I am a girl of 10 in a family of many children -- boys and girls. I am the youngest. I love them and they love me back. They are all young and I am still small. So small that when we return late after a party I pretend that I am asleep so that a masculine embrace or a feminine warmth can carry me to a fresh bed. It was a spring like any other. A new year came with it, though I can't say how and when.

We were all together. Another joined us late at the New Year table of 1979, got his present and left. I was engrossed in the beauty of flowers -- violets and poppies -- that brought us the colors of freedom from tyranny.

The city was up in smokes. There was general merriment in the air that hid the impending closure of the revolution. My dad? I saw him, his arms akimbo, bringing his walks from the street into the yard and from the yard into the house. I would sometimes see him with his ears against the tiny speaker of his short wave radio. He would pull me to himself and say, there's something wrong here. The excitement that I felt all around me shook with these words. I was also afraid when I saw the knitted brows of the aging nationalist.

When one of us went abroad to celebrate the New Year somewhere else, my father's eyes became fixed on horizon. He took the hands of another sibling and warned that after the spring breeze dark clouds were on the horizon. Yet another sibling announced the death of bourgeois society and liberalism.

Spring was aloft, both the natural kind and the freedom kind. [1]

A year passed, the way a year must. The following New Year, one of us was not around the table and another one arrived last minute to join. Again, anxiety was visible in my father's eyes. We celebrated 1980. I was 11. My father was staring at a door that let each of us out by turns. We spend time with dreamers out on the streets. There were also those who were celebrating the revolution in confiscated houses and I can only remember that I worried about my parents and that I was too short to be able to see what was happening in huddles. I was only able to listen and every now and again I would pull at my brother's sleeves to let them know that I was there. He wouldn't pay me much attention. He was not afraid of anything.

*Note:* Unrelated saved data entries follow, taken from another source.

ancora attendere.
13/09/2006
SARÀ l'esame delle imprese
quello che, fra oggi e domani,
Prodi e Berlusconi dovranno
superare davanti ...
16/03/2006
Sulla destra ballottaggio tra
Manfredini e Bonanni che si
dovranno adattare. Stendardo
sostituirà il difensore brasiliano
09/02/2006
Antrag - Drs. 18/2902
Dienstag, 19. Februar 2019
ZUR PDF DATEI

Another year passed. I was 12. War [2] was raging and it was springtime. One more of us were no longer at the New Year table. My fathers' hair had turned whiter. It was 1981. The winter, according to the newspapers, was slightly bloody. Eyes had been gouged out of their sockets, books had been burned, some were clubbing others, and it went both ways. The question of freedom was no longer. Paranoia set in. Everyone was suspect. The spring of freedom tasted of blood. Young soldiers from southern provinces were sent back to their villages, broken.

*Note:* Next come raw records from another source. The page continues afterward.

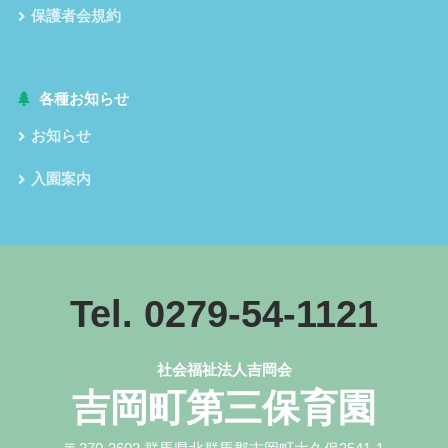
保護者会規約
各種お知らせ
お知らせ
入園案内
Tel. 0279-54-1121
社会福祉法人吉岡会
吉岡町第三保育園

Another year passed. I was left with my parents and four of us were absent at the table. It was 1982. Apprehension in my mother's eyes took the color of tears. My father's hairs braided in between his hands and this meant that nothing was right, that something was seriously wrong. Books had vanished into hiding. Photographs had been burnt or shredded. Reception on the radio crackled and in those days I hated the radio and was afraid of the television. Dead bodies were on display in front of cameras. They had come either from the front or were pulled out from among the rubble to make room for hatred.

My classmate's brother had come from the western front and she came to the classroom on the following week with red eyes. Her street took his name whose body was no longer. I dreamt at nights and a bit later my brother's was only a name in the birth certificate of my parents.

Was it a New Year? No. It was 1983. Just that and these years were the years of war, betrayal, accusations and death. My father's hair turned white altogether and my mother's eyes welled up with pearl color tears.

From the time that I no longer remember, years were years of forgetfulness. There is something hidden in the history of this period, but it is a treasure that the dragon of time is sleeping on.

It is now the year of 2009. Thirty years have passed. I am 40 and one thing is still with me: When the New Year comes, tears roll down. I shed my despair and inhale my hopes with the air.

When the New Year comes
I will do something about your sky
When the spring comes I will think of your sky
And my own hidden lines.

[1] One of the slogans of the revolution celebrated it as a new spring season of freedom.
[2] The Iran-Iraq war started in September 1980 and lasted until August 1988.